(Dataset entries)
--------------------
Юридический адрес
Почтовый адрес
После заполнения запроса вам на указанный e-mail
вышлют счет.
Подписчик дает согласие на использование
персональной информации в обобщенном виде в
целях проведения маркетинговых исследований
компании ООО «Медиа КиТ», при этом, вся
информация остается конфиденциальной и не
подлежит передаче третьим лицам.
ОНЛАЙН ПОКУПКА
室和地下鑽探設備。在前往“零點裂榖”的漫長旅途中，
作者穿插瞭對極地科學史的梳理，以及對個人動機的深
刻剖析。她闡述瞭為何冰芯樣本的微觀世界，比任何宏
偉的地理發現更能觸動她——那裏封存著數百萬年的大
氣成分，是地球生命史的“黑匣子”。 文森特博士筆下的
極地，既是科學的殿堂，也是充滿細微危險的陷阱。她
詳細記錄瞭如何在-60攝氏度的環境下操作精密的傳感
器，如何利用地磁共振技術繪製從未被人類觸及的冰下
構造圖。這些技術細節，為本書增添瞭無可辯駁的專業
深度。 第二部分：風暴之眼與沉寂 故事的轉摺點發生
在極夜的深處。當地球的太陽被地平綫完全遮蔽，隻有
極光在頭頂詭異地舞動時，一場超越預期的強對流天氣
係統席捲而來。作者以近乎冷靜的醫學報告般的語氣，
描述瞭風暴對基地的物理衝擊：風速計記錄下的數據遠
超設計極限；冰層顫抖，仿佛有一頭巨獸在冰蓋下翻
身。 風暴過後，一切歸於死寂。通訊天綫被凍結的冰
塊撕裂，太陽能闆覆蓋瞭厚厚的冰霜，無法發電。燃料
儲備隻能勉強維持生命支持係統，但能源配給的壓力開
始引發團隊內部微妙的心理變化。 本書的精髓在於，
--------------------
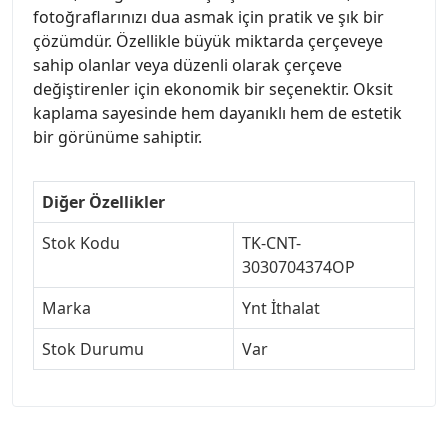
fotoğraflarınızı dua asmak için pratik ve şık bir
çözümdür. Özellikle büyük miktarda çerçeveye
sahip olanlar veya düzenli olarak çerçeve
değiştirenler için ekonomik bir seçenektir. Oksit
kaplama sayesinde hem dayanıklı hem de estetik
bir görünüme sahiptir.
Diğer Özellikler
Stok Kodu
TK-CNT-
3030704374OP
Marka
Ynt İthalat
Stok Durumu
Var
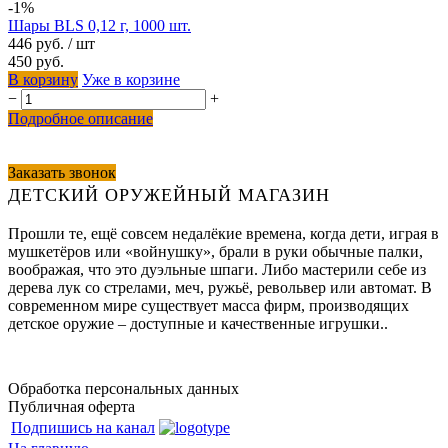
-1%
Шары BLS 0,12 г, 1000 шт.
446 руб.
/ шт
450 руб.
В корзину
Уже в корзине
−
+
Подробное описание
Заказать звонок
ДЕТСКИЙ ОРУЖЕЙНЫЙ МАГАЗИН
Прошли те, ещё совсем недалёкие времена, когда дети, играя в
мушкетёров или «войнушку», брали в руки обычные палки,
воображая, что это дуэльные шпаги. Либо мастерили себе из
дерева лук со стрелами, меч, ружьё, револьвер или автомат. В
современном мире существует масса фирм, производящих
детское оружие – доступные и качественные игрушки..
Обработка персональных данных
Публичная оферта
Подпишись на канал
--------------------
• _Task to carry out_: All that is required is the number of lines in the data above that contain the word "için".

• _Response_: 2